- THE INPUT:
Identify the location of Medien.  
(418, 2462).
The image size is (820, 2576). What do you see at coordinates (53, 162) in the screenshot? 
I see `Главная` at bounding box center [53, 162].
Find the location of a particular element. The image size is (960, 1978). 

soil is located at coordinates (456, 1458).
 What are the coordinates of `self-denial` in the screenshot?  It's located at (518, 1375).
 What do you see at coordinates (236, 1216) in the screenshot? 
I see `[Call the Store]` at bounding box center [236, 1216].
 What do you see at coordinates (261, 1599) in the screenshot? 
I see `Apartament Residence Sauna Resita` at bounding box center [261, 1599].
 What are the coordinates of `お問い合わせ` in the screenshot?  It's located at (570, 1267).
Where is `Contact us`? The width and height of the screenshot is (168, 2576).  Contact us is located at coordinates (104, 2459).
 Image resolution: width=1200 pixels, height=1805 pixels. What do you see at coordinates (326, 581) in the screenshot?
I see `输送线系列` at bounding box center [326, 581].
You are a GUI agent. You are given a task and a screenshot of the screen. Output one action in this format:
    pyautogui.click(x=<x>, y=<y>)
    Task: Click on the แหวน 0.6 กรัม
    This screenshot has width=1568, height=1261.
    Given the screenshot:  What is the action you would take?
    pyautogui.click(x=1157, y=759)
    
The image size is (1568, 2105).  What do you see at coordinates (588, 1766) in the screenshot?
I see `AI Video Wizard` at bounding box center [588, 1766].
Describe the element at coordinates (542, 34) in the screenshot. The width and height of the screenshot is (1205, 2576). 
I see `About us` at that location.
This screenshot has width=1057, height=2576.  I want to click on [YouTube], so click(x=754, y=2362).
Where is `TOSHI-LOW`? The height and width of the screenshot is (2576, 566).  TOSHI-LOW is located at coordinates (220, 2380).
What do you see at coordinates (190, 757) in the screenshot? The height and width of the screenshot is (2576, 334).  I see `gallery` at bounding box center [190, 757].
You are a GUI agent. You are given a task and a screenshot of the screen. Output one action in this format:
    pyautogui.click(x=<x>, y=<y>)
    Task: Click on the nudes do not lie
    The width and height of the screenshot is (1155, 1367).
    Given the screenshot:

- PROMPT: Scan the records above for the lines holding "Task: Click on the แหวน 0.6 กรัม" and "This screenshot has width=1057, height=2576.". Transcribe those two and every line between them word for word, and no others.

- OUTPUT BELOW:
    Task: Click on the แหวน 0.6 กรัม
    This screenshot has width=1568, height=1261.
    Given the screenshot:  What is the action you would take?
    pyautogui.click(x=1157, y=759)
    
The image size is (1568, 2105).  What do you see at coordinates (588, 1766) in the screenshot?
I see `AI Video Wizard` at bounding box center [588, 1766].
Describe the element at coordinates (542, 34) in the screenshot. The width and height of the screenshot is (1205, 2576). 
I see `About us` at that location.
This screenshot has width=1057, height=2576.  I want to click on [YouTube], so click(x=754, y=2362).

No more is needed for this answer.